In this chapter, you'll go beyond a basic understanding of strings and learn how to modify them to your needs. This includes basic tasks like capitalization, adding or removing whitespace, splitting and joining, and replacing text in a string. You'll also learn to validate strings and extract text using regular expressions.
Anonymous functions are functions without names. You can assign them to variables and pass them to and from other functions. In this chapter, you'll learn how to use anonymous functions with collections and as callback handlers.
In "Dart Apprentice: Fundamentals" you learned about classes. This chapter will take you beyond that to create a hierarchy of classes that share some base functionality. This is done through extending classes, which creates a parent-child or superclass-subclass relationship.

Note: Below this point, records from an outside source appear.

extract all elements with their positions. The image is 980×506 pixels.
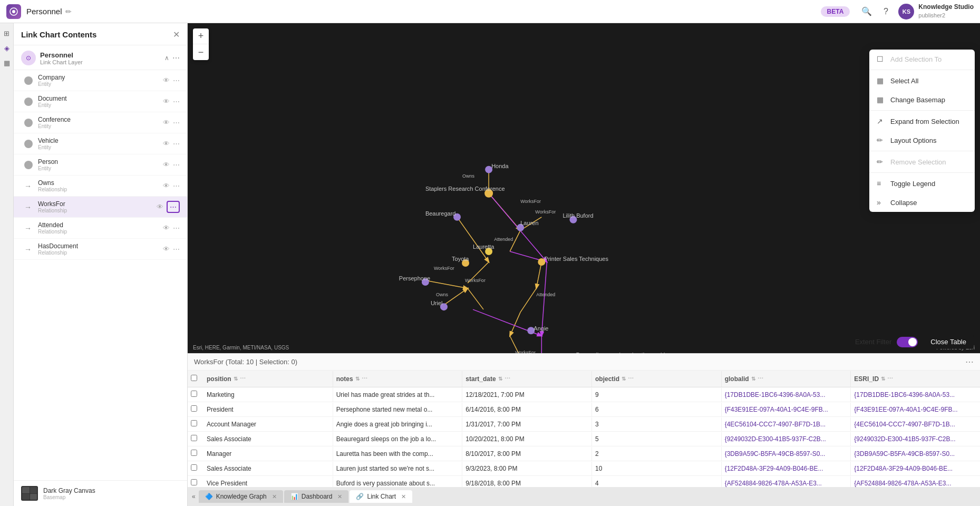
context-expand-selection[interactable]: ↗ Expand from Selection: [869, 112, 975, 131]
col-esri-id[interactable]: ESRI_ID ⇅ ⋯: [851, 371, 980, 387]
sort-icon: ⇅: [881, 376, 885, 382]
more-icon[interactable]: ⋯: [173, 245, 180, 253]
more-icon[interactable]: ⋯: [173, 76, 180, 84]
layer-more-icon[interactable]: ⋯: [172, 54, 180, 62]
help-icon[interactable]: ?: [877, 3, 894, 20]
select-all-icon: ▦: [877, 76, 885, 85]
panel-close-button[interactable]: ✕: [173, 30, 180, 40]
layer-collapse-icon[interactable]: ∧: [164, 54, 169, 62]
knowledge-graph-tab-icon: 🔷: [205, 493, 213, 500]
visibility-icon[interactable]: 👁: [163, 140, 170, 148]
avatar: KS: [898, 4, 914, 20]
table-more-button[interactable]: ⋯: [965, 357, 974, 367]
cell-objectid: 10: [592, 462, 722, 475]
col-check-header: [188, 371, 203, 387]
list-item-vehicle: Vehicle Entity 👁 ⋯: [14, 133, 187, 154]
sort-icon: ⇅: [498, 376, 502, 382]
col-objectid[interactable]: objectid ⇅ ⋯: [592, 371, 722, 387]
tab-close-icon[interactable]: ✕: [272, 493, 277, 500]
table-area: WorksFor (Total: 10 | Selection: 0) ⋯ po…: [188, 353, 980, 506]
tab-link-chart[interactable]: 🔗 Link Chart ✕: [350, 490, 412, 503]
more-icon-active[interactable]: ⋯: [167, 201, 180, 213]
col-more-icon[interactable]: ⋯: [887, 375, 893, 382]
cell-position: Sales Associate: [203, 432, 333, 446]
sidebar-icon-layers[interactable]: ⊞: [1, 27, 13, 39]
cell-globalid: {3DB9A59C-B5FA-49CB-8597-S0...: [722, 447, 851, 461]
cell-start-date: 9/3/2023, 8:00 PM: [462, 462, 592, 475]
app-logo: [6, 4, 21, 19]
col-notes[interactable]: notes ⇅ ⋯: [333, 371, 463, 387]
row-check[interactable]: [188, 432, 203, 446]
tabs-left-arrow[interactable]: «: [192, 493, 196, 500]
row-check[interactable]: [188, 402, 203, 416]
main-layout: ⊞ ◈ ▦ Link Chart Contents ✕ ⊙ Personnel …: [0, 23, 980, 506]
col-more-icon[interactable]: ⋯: [758, 375, 763, 382]
visibility-icon[interactable]: 👁: [157, 203, 163, 211]
select-all-checkbox[interactable]: [191, 375, 197, 381]
tab-close-icon[interactable]: ✕: [337, 493, 342, 500]
more-icon[interactable]: ⋯: [173, 182, 180, 190]
more-icon[interactable]: ⋯: [173, 98, 180, 105]
col-more-icon[interactable]: ⋯: [504, 375, 510, 382]
visibility-icon[interactable]: 👁: [163, 245, 170, 253]
map-area[interactable]: Honda Owns Staplers Research Conference …: [188, 23, 980, 506]
cell-objectid: 6: [592, 403, 722, 416]
col-start-date[interactable]: start_date ⇅ ⋯: [462, 371, 592, 387]
collapse-icon: »: [877, 198, 885, 207]
col-more-icon[interactable]: ⋯: [362, 375, 367, 382]
sidebar-icon-chart[interactable]: ◈: [1, 42, 13, 54]
cell-esri-id: {12F2D48A-3F29-4A09-B046-BE...: [851, 462, 980, 475]
cell-start-date: 6/14/2016, 8:00 PM: [462, 403, 592, 416]
context-collapse[interactable]: » Collapse: [869, 193, 975, 212]
table-body: Marketing Uriel has made great strides a…: [188, 387, 980, 493]
more-icon[interactable]: ⋯: [173, 119, 180, 126]
close-table-button[interactable]: Close Table: [923, 335, 974, 349]
context-toggle-legend[interactable]: ≡ Toggle Legend: [869, 174, 975, 193]
col-globalid[interactable]: globalid ⇅ ⋯: [722, 371, 851, 387]
visibility-icon[interactable]: 👁: [163, 76, 170, 84]
visibility-icon[interactable]: 👁: [163, 119, 170, 126]
extent-filter-toggle[interactable]: [897, 337, 918, 347]
table-header-bar: WorksFor (Total: 10 | Selection: 0) ⋯: [188, 354, 980, 371]
tab-dashboard[interactable]: 📊 Dashboard ✕: [284, 490, 349, 503]
tab-knowledge-graph[interactable]: 🔷 Knowledge Graph ✕: [199, 490, 283, 503]
col-position[interactable]: position ⇅ ⋯: [203, 371, 333, 387]
row-check[interactable]: [188, 387, 203, 402]
more-icon[interactable]: ⋯: [173, 140, 180, 148]
cell-globalid: {9249032D-E300-41B5-937F-C2B...: [722, 432, 851, 446]
basemap-type: Basemap: [43, 494, 180, 500]
row-check[interactable]: [188, 417, 203, 431]
edit-icon[interactable]: ✏: [65, 7, 72, 16]
username-block: Knowledge Studio publisher2: [918, 3, 974, 20]
col-more-icon[interactable]: ⋯: [628, 375, 634, 382]
panel-header: Link Chart Contents ✕: [14, 23, 187, 45]
sidebar-icon-data[interactable]: ▦: [1, 57, 13, 69]
row-check[interactable]: [188, 446, 203, 461]
visibility-icon[interactable]: 👁: [163, 161, 170, 169]
cell-objectid: 9: [592, 388, 722, 402]
zoom-out-button[interactable]: −: [193, 44, 209, 60]
search-icon[interactable]: 🔍: [858, 3, 875, 20]
tab-close-icon[interactable]: ✕: [401, 493, 406, 500]
context-select-all[interactable]: ▦ Select All: [869, 71, 975, 90]
more-icon[interactable]: ⋯: [173, 161, 180, 169]
visibility-icon[interactable]: 👁: [163, 224, 170, 232]
zoom-in-button[interactable]: +: [193, 28, 209, 44]
list-item-document: Document Entity 👁 ⋯: [14, 91, 187, 112]
context-change-basemap[interactable]: ▦ Change Basemap: [869, 90, 975, 109]
basemap-name: Dark Gray Canvas: [43, 487, 180, 494]
visibility-icon[interactable]: 👁: [163, 182, 170, 190]
more-icon[interactable]: ⋯: [173, 224, 180, 232]
visibility-icon[interactable]: 👁: [163, 98, 170, 105]
row-check[interactable]: [188, 461, 203, 475]
col-more-icon[interactable]: ⋯: [240, 375, 246, 382]
cell-start-date: 12/18/2021, 7:00 PM: [462, 388, 592, 402]
cell-position: President: [203, 403, 333, 416]
map-attribution: Esri, HERE, Garmin, METI/NASA, USGS: [193, 345, 289, 351]
svg-text:Angie: Angie: [533, 325, 548, 332]
context-layout-options[interactable]: ✏ Layout Options: [869, 131, 975, 150]
user-menu[interactable]: KS Knowledge Studio publisher2: [898, 3, 974, 20]
table-row: Sales Associate Beauregard sleeps on the…: [188, 432, 980, 446]
svg-text:Owns: Owns: [436, 292, 449, 297]
dashboard-tab-icon: 📊: [290, 493, 298, 500]
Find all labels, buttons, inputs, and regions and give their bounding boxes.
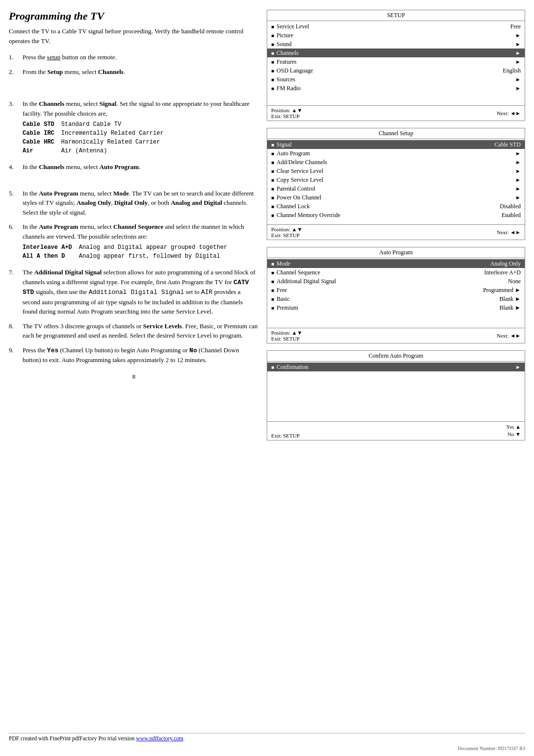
step-6-num: 6. [9, 222, 23, 232]
step-1-num: 1. [9, 52, 23, 62]
label: Channels [277, 49, 515, 57]
steps-list: 1. Press the setup button on the remote.… [9, 52, 259, 365]
auto-program-items: ■ Mode Analog Only ■ Channel Sequence In… [267, 258, 525, 313]
channel-setup-footer: Position: ▲▼Exit: SETUP Next: ◄► [267, 224, 525, 240]
cs-item-signal: ■ Signal Cable STD [267, 140, 525, 149]
channel-setup-items: ■ Signal Cable STD ■ Auto Program ► ■ Ad… [267, 139, 525, 220]
page-title: Programming the TV [9, 10, 259, 23]
setup-item-features: ■ Features ► [267, 57, 525, 66]
page-container: Programming the TV Connect the TV to a C… [0, 0, 534, 445]
setup-item-sources: ■ Sources ► [267, 75, 525, 84]
step-6-text: In the Auto Program menu, select Channel… [23, 222, 259, 263]
setup-menu-footer: Position: ▲▼Exit: SETUP Next: ◄► [267, 105, 525, 121]
step-1-text: Press the setup button on the remote. [23, 52, 259, 62]
menu-spacer [267, 220, 525, 224]
confirm-item-confirmation: ■ Confirmation ► [267, 363, 525, 371]
step-8-text: The TV offers 3 discrete groups of chann… [23, 321, 259, 341]
confirm-menu: Confirm Auto Program ■ Confirmation ► Ex… [267, 350, 525, 440]
setup-item-osd: ■ OSD Language English [267, 66, 525, 75]
label: Signal [277, 141, 494, 148]
bullet: ■ [271, 270, 274, 275]
yes-label: Yes ▲ [506, 423, 521, 431]
footer-divider [9, 733, 525, 733]
footer-right: Next: ◄► [497, 229, 521, 235]
spacer5 [9, 183, 259, 189]
footer-left: Position: ▲▼Exit: SETUP [271, 226, 303, 238]
menu-spacer [267, 94, 525, 105]
step-2-text: From the Setup menu, select Channels. [23, 67, 259, 77]
label: OSD Language [277, 67, 503, 74]
bullet: ■ [271, 186, 274, 192]
step-7-num: 7. [9, 268, 23, 277]
value: English [503, 67, 521, 74]
footer-left: Position: ▲▼Exit: SETUP [271, 330, 303, 341]
bullet: ■ [271, 160, 274, 165]
bullet: ■ [271, 305, 274, 311]
channel-setup-title: Channel Setup [267, 128, 525, 139]
bullet: ■ [271, 288, 274, 293]
step-3: 3. In the Channels menu, select Signal. … [9, 99, 259, 157]
bullet: ■ [271, 177, 274, 183]
ap-item-mode: ■ Mode Analog Only [267, 259, 525, 268]
spacer2 [9, 87, 259, 93]
cs-item-channel-memory: ■ Channel Memory Override Enabled [267, 211, 525, 219]
arrow: ► [515, 168, 521, 174]
label: Clear Service Level [277, 168, 515, 175]
step-8-num: 8. [9, 321, 23, 331]
arrow: ► [515, 59, 521, 65]
left-column: Programming the TV Connect the TV to a C… [9, 10, 259, 440]
right-column: SETUP ■ Service Level Free ■ Picture ► ■… [267, 10, 525, 440]
setup-item-channels: ■ Channels ► [267, 49, 525, 57]
bullet: ■ [271, 86, 274, 91]
arrow: ► [515, 159, 521, 165]
bullet: ■ [271, 151, 274, 156]
label: Sound [277, 41, 515, 48]
label: Basic [277, 295, 499, 303]
value: Blank ► [499, 304, 521, 312]
exit-setup: Exit: SETUP [271, 433, 300, 439]
bullet: ■ [271, 169, 274, 174]
confirm-footer: Exit: SETUP Yes ▲ No ▼ [267, 421, 525, 440]
label: Free [277, 287, 483, 294]
arrow: ► [515, 364, 521, 370]
cs-item-clear-service: ■ Clear Service Level ► [267, 167, 525, 175]
setup-item-service-level: ■ Service Level Free [267, 22, 525, 31]
step-2: 2. From the Setup menu, select Channels. [9, 67, 259, 77]
step-8: 8. The TV offers 3 discrete groups of ch… [9, 321, 259, 341]
auto-program-menu: Auto Program ■ Mode Analog Only ■ Channe… [267, 247, 525, 343]
step-2-num: 2. [9, 67, 23, 77]
intro-text: Connect the TV to a Cable TV signal befo… [9, 26, 259, 46]
bullet: ■ [271, 296, 274, 302]
step-4-text: In the Channels menu, select Auto Progra… [23, 162, 259, 172]
menu-spacer [267, 313, 525, 328]
confirm-title: Confirm Auto Program [267, 351, 525, 362]
setup-menu-items: ■ Service Level Free ■ Picture ► ■ Sound… [267, 21, 525, 94]
value: Programmed ► [483, 287, 521, 294]
value: None [508, 278, 521, 285]
label: Channel Memory Override [277, 212, 502, 219]
cs-item-auto-program: ■ Auto Program ► [267, 149, 525, 158]
bullet: ■ [271, 365, 274, 370]
bullet: ■ [271, 42, 274, 47]
arrow: ► [515, 41, 521, 47]
setup-item-sound: ■ Sound ► [267, 40, 525, 49]
footer-link[interactable]: www.pdffactory.com [136, 735, 183, 741]
bullet: ■ [271, 77, 274, 82]
step-3-num: 3. [9, 99, 23, 109]
arrow: ► [515, 186, 521, 192]
auto-program-footer: Position: ▲▼Exit: SETUP Next: ◄► [267, 328, 525, 343]
ap-item-additional-digital: ■ Additional Digital Signal None [267, 277, 525, 286]
value: Blank ► [499, 295, 521, 303]
no-label: No ▼ [508, 431, 521, 438]
footer-main-text: PDF created with FinePrint pdfFactory Pr… [9, 735, 136, 741]
footer-left: Position: ▲▼Exit: SETUP [271, 107, 303, 119]
step-6-table: Interleave A+DAnalog and Digital appear … [23, 243, 234, 261]
bullet: ■ [271, 59, 274, 65]
step-5-num: 5. [9, 189, 23, 198]
value: Enabled [502, 212, 521, 219]
cs-item-copy-service: ■ Copy Service Level ► [267, 175, 525, 184]
label: Copy Service Level [277, 176, 515, 184]
channel-setup-menu: Channel Setup ■ Signal Cable STD ■ Auto … [267, 128, 525, 240]
step-5: 5. In the Auto Program menu, select Mode… [9, 189, 259, 218]
bullet: ■ [271, 24, 274, 29]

Abstract classes describe the general characteristics and behavior of a class without specifying the exact way that class is implemented. They're a key foundation to implementing the interfaces you'll learn about later.
Interfaces are similar to abstract classes in that they let you define the behavior you expect for all classes that implement the interface. They’re a means of hiding the implementation details of the concrete classes from the rest of your code.
Mixins are an interesting feature of Dart that you might not be familiar with, even if you know other programming languages. They’re a way to reuse methods or variables among otherwise unrelated classes.
Extension methods allow you to add functionality to existing classes. Even though they’re called methods, you can also add other members like getters, setters or even operators.
Generics refers to generalizing specific types like `String`, `bool` or `int` so you can handle them all the same way. This chapter will teach not only how to use generic types but also how to create new generic classes and collections.
Enums are more than just a set of named values. You can treat them like classes, even giving your enum properties and methods.
Try as you might, you can't stop from making mistakes when writing code. Debugging will help you find those mistakes. However, you also need to plan for and handle exceptional situations that could crash your app.
In this chapter, you'll learn to distinguish concurrency from parallelism. You'll also see how Dart implements concurrency with an event loop.
Dart's Future type is a promise to complete a task or give you a value in the future. They're ideal for potentially time-consuming operations like making a network request or reading from a database.
A future represents a single value that will arrive in the future, but a stream represents multiple future values. This chapter will teach you how to use, transform and even create streams from scratch.
Isolates allow you to run Dart code on multiple threads. This chapter will teach you to create short-lived isolates for single tasks and long-running isolates requiring two-way communication.